Unhappy man, he was soon to find out.
At eight o’clock next morning, in perfect weather, Ginnell, standing by the steersman and casting his eyes around, saw across the heaving blueness of the sea a smudge of smoke on the western horizon. A few minutes later, as the smoke cleared, he made out the form of the vessel that had been firing up.
Captain Keene had left an old pair of binoculars among the other truck in his cabin. Ginnell went down and fetched them on deck, then he looked.
The stranger was a torpedo boat; she was making due south, and, like all torpedo boats, she seemed in a hurry.
Then, all at once, and even as he looked, her form began to alter, she shortened mysteriously, and her two funnels became gradually one.
She had altered her course; she had evidently sighted, and was making direct for, the Tamalpais.

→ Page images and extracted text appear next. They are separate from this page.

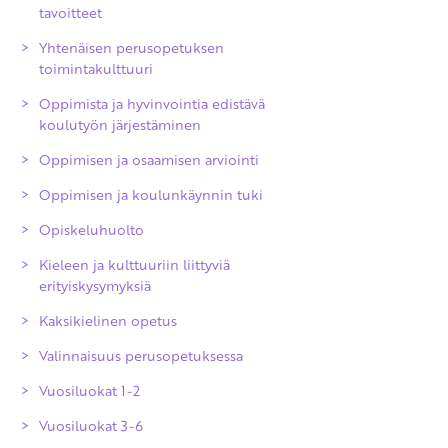
tavoitteet
Yhtenäisen perusopetuksen
toimintakulttuuri
Oppimista ja hyvinvointia edistävä
koulutyön järjestäminen
Oppimisen ja osaamisen arviointi
Oppimisen ja koulunkäynnin tuki
Arvioinnin yleiset periaatteet
Opiskeluhuolto
Oppimisen ja osaamisen arviointi
Kieleen ja kulttuuriin liittyviä
Opinnoissa eteneminen
erityiskysymyksiä
perusopetuksen aikana
Kaksikielinen opetus
Kuudennen luokan kevään arviointi
Valinnaisuus perusopetuksessa
Perusopetuksen päättöarviointi
Vuosiluokat 1-2
Poissaolojen vaikutukset arviointiin
Vuosiluokat 3-6
Arvioinnin uusiminen ja oikaisu
Äidinkieli ja kirjallisuus 1-2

Not exactly direct, perhaps, but directly enough to make Ginnell’s lips dry as sandstone.
“Bad cess to her,” said Ginnell to himself; “there’s no use in doin’ anythin’ but pretendin’ to be deaf and dumb. And, sure, aren’t I an honest trader, with all me credentials, Capt’in Keene, of Frisco, blown out of me course, me mate washed overboard? Let her come.”
She came without any letting. Shearing along through the water, across which the hubbub of her engines could be distinctly heard, and within signalling distance, now, she let fly a string of bunting to the breeze, an order to heave to, which the Tamalpais, that honest trader, disregarded.
Then came a puff of white smoke, the boom of a gun, and a practice shell that raised a plume of spray a cable length in front of the schooner, and went off, making ducks and drakes for miles across the blue sea.